Von Kurt Schwitters (1931)

Ich möchte durchaus nicht, daß etwa die Typographie oder die Architektur als Anwendung der abstrakten Kunst aufgefaßt würden, denn das sind sie nicht. Man kann nicht eine freie, zwecklose Gestaltung anwenden auf eine Zweckform. Typographie und Architektur sind Parallelerscheinungen mit der abstrakten Kunst. [...] Und der Zweck der Architektur ist, eine Wohnung oder einen anderen zweckbestimmten Raum herzustellen.
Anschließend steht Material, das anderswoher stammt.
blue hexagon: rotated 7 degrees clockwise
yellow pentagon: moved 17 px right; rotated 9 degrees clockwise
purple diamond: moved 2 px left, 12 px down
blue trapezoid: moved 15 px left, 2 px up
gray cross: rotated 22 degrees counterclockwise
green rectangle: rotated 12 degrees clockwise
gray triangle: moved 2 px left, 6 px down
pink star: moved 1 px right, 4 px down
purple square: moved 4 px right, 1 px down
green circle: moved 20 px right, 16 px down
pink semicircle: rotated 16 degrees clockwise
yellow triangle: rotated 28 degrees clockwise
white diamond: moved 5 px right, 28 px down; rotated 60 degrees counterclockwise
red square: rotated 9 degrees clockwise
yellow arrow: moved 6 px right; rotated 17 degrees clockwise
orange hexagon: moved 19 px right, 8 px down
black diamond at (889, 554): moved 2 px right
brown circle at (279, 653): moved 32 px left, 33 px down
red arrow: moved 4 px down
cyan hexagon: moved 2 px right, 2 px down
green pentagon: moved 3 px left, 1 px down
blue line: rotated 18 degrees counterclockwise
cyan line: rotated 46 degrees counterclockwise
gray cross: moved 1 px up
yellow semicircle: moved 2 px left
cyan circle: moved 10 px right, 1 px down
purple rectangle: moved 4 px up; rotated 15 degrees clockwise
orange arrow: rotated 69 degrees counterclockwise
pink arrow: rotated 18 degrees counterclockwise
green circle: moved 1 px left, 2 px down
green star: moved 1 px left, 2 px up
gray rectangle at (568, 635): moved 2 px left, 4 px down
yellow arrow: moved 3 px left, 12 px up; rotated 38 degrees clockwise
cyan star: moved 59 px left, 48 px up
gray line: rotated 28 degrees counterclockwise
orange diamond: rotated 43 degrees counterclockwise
Ich verkenne nicht die Notwendigkeit, das auch zum optischen Ausdruck zu bringen, was der Architekt konstruiert, aber das erstrebte Ziel ist und bleibt das Bauen von Raum. [...] Heute noch gibt es nicht viele Leute, die gern in jenen schmucklosen, von innen heraus gestalteten Häusern wohnen, man zieht allgemein die alten, überladenen, barocken Häuser vor, weil man auch etwas für die Schönheit tun möchte. Erst eine spätere Zeit wird erkennen können, daß gerade diese schmucklosen Häuser, wenn sie von einem begabten Architekten, etwa Haesler, gebaut sind, nicht nur allen Erfordernissen der Bequemlichkeit und der Gesundheitspflege entsprechen, nicht nur technisch die besten Lösungen sind, sondern auch optisch die schönsten Formen. [...]

Aus: Kurt Schwitters: Ich und meine Ziele. Erstes Veilchenheft Merz 21. 1931. Zitiert nach Friedhelm Lach (Hg.): Kurt Schwitters. Das literarische Werk. Bde 1 – 5. Köln 1974 - 1988, Bd. 5. Köln 1981, S. 340 ff.